WHAT YOU NEED TO DO:
Only one stretch of the data below should be repeated: the lines from the line containing "重岡大毅&濱田崇裕 結婚W発表" through the line containing "Машина нагнетательная МН-1100", inclusive, exactly as they are.

::: STUDY MATERIAL :::

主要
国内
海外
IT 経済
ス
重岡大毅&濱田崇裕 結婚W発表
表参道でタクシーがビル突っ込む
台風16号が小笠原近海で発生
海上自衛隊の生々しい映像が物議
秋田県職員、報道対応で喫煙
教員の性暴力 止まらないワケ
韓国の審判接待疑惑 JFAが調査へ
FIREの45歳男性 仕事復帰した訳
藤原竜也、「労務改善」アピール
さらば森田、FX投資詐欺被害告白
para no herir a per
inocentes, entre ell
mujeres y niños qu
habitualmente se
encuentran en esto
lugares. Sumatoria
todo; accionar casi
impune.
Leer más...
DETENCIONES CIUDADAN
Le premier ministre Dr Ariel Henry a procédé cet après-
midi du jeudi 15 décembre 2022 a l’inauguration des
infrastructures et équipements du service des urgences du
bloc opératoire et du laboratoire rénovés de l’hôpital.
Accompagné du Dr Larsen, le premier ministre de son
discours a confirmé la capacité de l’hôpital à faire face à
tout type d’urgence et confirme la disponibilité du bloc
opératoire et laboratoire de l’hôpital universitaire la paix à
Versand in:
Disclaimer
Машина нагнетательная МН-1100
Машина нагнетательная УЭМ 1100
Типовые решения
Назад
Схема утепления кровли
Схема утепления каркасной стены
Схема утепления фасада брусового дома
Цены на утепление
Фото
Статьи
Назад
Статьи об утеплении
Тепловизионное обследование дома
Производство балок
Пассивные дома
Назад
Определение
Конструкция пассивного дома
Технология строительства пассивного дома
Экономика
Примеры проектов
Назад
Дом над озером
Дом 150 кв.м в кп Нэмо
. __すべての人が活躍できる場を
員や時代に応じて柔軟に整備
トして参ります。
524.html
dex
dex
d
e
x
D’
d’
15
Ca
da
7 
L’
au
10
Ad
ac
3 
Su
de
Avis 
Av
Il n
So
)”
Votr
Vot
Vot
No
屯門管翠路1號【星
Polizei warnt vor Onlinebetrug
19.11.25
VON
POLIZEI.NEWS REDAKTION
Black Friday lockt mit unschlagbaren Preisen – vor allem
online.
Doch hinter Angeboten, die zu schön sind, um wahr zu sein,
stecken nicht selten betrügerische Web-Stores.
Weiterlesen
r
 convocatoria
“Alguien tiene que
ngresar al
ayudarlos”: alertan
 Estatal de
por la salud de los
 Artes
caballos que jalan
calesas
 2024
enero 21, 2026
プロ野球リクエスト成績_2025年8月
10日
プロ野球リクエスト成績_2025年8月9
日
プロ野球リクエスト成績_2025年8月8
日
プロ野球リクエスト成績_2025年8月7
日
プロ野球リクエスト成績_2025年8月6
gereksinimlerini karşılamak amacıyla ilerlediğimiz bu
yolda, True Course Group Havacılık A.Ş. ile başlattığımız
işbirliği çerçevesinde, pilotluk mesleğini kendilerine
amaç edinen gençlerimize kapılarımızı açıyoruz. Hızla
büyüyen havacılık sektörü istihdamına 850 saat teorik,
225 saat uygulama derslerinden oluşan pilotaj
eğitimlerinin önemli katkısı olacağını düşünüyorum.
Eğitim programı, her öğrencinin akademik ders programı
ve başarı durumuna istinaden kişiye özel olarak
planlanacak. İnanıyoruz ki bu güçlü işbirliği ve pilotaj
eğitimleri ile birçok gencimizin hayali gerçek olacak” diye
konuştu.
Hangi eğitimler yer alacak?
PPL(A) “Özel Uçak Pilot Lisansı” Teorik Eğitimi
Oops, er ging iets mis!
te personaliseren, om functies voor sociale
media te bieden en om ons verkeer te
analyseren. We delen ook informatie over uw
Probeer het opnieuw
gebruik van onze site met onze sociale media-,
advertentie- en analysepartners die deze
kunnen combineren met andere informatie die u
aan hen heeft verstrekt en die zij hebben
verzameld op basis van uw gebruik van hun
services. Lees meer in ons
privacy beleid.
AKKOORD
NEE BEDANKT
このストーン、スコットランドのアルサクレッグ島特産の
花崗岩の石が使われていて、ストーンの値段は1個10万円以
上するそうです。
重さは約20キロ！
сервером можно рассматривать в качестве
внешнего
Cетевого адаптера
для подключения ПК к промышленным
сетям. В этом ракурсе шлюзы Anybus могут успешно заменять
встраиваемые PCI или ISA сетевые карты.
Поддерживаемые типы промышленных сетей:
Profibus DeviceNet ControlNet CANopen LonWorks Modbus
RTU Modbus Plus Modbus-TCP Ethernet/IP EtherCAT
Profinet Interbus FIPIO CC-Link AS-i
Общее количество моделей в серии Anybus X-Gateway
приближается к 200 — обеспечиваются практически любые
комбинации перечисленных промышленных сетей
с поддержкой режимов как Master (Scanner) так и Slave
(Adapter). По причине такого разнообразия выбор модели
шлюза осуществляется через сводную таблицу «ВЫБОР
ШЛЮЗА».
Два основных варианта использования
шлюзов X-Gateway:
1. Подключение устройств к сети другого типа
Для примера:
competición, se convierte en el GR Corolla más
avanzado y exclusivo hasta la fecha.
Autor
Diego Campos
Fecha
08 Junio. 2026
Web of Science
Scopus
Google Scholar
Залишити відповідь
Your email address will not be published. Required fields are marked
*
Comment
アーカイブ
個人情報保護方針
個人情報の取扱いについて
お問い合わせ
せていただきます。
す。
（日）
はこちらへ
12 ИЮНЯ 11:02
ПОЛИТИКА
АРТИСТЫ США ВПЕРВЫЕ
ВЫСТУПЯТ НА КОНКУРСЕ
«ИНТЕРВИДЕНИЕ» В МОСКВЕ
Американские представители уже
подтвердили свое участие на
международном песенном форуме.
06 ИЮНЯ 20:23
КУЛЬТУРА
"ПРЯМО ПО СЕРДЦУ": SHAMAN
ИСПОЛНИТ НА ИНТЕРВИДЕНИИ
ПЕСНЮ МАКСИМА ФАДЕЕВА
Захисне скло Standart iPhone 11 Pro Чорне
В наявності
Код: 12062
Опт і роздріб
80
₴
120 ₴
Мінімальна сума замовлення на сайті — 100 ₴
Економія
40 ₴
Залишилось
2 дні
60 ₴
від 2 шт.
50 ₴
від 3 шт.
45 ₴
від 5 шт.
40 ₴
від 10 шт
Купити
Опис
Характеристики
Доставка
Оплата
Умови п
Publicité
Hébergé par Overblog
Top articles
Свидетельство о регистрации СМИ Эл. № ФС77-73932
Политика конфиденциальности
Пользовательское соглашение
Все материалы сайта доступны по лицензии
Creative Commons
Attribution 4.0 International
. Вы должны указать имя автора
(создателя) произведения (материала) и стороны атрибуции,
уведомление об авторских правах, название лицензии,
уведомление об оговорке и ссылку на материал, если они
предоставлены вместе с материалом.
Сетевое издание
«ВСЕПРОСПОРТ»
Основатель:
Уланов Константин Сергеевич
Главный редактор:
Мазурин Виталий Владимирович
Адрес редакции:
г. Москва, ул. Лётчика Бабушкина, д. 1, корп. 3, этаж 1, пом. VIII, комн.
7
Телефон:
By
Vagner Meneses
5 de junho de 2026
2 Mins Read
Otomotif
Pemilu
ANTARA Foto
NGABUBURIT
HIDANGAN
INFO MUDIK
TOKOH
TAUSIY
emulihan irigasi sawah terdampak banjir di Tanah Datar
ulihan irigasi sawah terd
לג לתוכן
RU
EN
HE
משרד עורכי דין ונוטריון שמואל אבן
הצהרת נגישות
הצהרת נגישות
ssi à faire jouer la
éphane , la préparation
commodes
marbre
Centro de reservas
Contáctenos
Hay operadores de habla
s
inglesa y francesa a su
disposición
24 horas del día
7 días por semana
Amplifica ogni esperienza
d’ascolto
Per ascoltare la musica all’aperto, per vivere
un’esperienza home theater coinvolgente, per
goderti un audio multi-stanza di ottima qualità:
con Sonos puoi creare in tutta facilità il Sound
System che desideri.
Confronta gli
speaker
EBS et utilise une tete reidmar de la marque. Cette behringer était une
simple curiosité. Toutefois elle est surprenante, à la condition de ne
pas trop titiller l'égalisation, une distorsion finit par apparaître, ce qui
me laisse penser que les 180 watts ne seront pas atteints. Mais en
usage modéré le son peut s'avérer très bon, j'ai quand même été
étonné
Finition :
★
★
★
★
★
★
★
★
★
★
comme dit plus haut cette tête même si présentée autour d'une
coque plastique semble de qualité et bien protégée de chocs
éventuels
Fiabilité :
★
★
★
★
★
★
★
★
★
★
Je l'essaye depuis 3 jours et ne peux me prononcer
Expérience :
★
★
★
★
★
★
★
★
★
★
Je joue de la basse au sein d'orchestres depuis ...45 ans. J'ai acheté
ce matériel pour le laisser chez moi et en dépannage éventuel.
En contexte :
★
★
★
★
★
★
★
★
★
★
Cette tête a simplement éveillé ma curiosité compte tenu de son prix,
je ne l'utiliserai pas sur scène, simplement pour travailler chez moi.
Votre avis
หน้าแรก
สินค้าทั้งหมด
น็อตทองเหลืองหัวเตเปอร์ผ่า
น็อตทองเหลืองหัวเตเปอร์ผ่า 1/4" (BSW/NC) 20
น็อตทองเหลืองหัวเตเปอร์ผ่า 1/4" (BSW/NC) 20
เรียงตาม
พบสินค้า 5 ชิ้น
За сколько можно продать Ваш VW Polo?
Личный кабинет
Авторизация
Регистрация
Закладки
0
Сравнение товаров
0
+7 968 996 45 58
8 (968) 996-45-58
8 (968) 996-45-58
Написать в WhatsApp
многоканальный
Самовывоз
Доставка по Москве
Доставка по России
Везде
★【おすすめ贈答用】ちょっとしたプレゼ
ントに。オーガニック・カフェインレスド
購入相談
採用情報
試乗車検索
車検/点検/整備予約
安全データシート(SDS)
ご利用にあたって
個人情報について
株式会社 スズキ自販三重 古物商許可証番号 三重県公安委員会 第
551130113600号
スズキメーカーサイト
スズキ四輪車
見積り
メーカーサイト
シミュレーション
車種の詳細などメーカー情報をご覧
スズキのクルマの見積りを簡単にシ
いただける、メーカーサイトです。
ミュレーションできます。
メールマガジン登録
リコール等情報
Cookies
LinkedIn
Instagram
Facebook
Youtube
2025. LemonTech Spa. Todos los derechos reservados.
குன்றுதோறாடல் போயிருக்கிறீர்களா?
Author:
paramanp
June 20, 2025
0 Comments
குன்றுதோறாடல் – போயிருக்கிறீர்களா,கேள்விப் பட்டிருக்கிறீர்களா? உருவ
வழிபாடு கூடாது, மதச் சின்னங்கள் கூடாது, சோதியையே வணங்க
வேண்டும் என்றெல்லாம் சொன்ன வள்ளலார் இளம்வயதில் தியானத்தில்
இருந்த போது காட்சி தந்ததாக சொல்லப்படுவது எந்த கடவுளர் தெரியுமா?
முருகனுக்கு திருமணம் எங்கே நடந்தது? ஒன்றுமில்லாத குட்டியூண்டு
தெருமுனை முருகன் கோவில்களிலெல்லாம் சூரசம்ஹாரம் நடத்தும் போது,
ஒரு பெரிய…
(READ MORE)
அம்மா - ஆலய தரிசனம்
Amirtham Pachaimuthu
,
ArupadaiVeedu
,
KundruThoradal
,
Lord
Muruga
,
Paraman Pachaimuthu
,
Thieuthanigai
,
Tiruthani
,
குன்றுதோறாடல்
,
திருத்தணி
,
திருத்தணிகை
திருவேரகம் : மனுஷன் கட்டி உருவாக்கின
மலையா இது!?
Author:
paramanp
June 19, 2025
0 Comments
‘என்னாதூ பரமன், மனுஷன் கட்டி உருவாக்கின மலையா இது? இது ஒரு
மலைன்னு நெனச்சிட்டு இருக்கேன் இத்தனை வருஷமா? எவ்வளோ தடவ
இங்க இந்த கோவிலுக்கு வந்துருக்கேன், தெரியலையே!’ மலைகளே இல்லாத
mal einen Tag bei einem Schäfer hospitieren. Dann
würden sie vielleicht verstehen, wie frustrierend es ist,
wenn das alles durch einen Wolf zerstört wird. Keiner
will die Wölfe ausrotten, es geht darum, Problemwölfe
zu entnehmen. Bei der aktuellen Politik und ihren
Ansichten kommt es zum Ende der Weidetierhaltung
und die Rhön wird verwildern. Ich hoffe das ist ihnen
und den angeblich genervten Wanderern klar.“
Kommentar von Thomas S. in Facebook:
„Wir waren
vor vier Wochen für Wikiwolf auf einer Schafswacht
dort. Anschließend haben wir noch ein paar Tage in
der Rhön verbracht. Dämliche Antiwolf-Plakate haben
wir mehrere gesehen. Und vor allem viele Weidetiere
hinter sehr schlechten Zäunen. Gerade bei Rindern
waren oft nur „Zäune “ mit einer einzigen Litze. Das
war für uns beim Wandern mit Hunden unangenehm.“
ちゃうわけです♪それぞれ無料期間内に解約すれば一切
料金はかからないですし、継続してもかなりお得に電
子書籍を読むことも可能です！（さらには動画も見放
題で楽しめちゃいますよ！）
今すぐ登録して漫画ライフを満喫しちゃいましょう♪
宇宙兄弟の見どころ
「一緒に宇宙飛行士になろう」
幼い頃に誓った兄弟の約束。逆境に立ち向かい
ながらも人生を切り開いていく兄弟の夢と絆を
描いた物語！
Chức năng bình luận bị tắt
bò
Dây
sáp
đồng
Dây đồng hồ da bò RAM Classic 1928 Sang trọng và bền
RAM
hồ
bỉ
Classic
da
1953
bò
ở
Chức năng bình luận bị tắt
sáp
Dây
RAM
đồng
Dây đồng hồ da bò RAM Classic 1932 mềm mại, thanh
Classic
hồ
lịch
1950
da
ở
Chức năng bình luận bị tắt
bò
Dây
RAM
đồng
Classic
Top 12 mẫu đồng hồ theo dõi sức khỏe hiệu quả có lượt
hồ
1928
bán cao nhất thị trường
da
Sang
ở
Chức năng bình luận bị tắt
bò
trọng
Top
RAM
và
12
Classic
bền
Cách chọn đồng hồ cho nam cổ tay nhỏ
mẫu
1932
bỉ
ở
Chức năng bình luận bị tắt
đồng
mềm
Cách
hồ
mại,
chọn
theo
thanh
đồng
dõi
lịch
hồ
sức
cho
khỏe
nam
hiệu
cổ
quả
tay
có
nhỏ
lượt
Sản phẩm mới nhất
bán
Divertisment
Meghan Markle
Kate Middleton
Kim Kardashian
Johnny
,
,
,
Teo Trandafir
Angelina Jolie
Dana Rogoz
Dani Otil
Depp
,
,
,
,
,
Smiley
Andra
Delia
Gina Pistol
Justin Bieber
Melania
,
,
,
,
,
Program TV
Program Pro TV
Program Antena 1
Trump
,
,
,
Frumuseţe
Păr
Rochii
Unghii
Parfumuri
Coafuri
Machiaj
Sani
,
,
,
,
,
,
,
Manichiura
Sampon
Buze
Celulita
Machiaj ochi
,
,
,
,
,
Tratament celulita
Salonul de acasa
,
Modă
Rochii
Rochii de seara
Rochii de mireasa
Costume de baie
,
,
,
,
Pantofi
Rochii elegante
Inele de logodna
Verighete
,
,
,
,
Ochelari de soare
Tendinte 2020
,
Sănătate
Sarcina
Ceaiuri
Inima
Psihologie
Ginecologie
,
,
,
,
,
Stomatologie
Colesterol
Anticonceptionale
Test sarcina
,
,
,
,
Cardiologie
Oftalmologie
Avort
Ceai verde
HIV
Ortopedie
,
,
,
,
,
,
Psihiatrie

:::

TASK ANSWER:
重岡大毅&濱田崇裕 結婚W発表
表参道でタクシーがビル突っ込む
台風16号が小笠原近海で発生
海上自衛隊の生々しい映像が物議
秋田県職員、報道対応で喫煙
教員の性暴力 止まらないワケ
韓国の審判接待疑惑 JFAが調査へ
FIREの45歳男性 仕事復帰した訳
藤原竜也、「労務改善」アピール
さらば森田、FX投資詐欺被害告白
para no herir a per
inocentes, entre ell
mujeres y niños qu
habitualmente se
encuentran en esto
lugares. Sumatoria
todo; accionar casi
impune.
Leer más...
DETENCIONES CIUDADAN
Le premier ministre Dr Ariel Henry a procédé cet après-
midi du jeudi 15 décembre 2022 a l’inauguration des
infrastructures et équipements du service des urgences du
bloc opératoire et du laboratoire rénovés de l’hôpital.
Accompagné du Dr Larsen, le premier ministre de son
discours a confirmé la capacité de l’hôpital à faire face à
tout type d’urgence et confirme la disponibilité du bloc
opératoire et laboratoire de l’hôpital universitaire la paix à
Versand in:
Disclaimer
Машина нагнетательная МН-1100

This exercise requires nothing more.